TO DO
Scan the entries below and return each line that contains "Ortheide".

EXTRACTED ENTRIES
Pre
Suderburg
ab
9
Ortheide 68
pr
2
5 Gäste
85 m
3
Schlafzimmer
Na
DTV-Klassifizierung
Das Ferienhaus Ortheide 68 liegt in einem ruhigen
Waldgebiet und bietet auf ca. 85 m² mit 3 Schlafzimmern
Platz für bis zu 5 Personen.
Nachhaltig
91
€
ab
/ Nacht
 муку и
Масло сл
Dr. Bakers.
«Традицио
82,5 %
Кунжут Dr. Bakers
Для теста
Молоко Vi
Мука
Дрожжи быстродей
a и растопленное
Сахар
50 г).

---

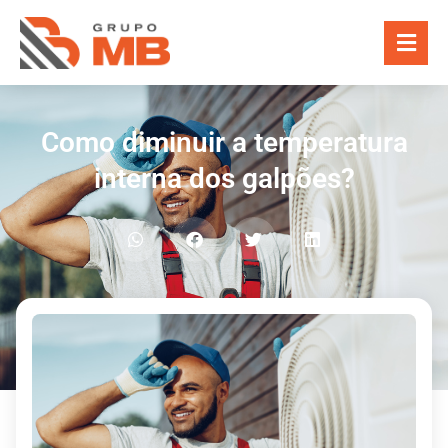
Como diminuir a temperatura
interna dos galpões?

EXERCISE OUTPUT
Ortheide 68
Das Ferienhaus Ortheide 68 liegt in einem ruhigen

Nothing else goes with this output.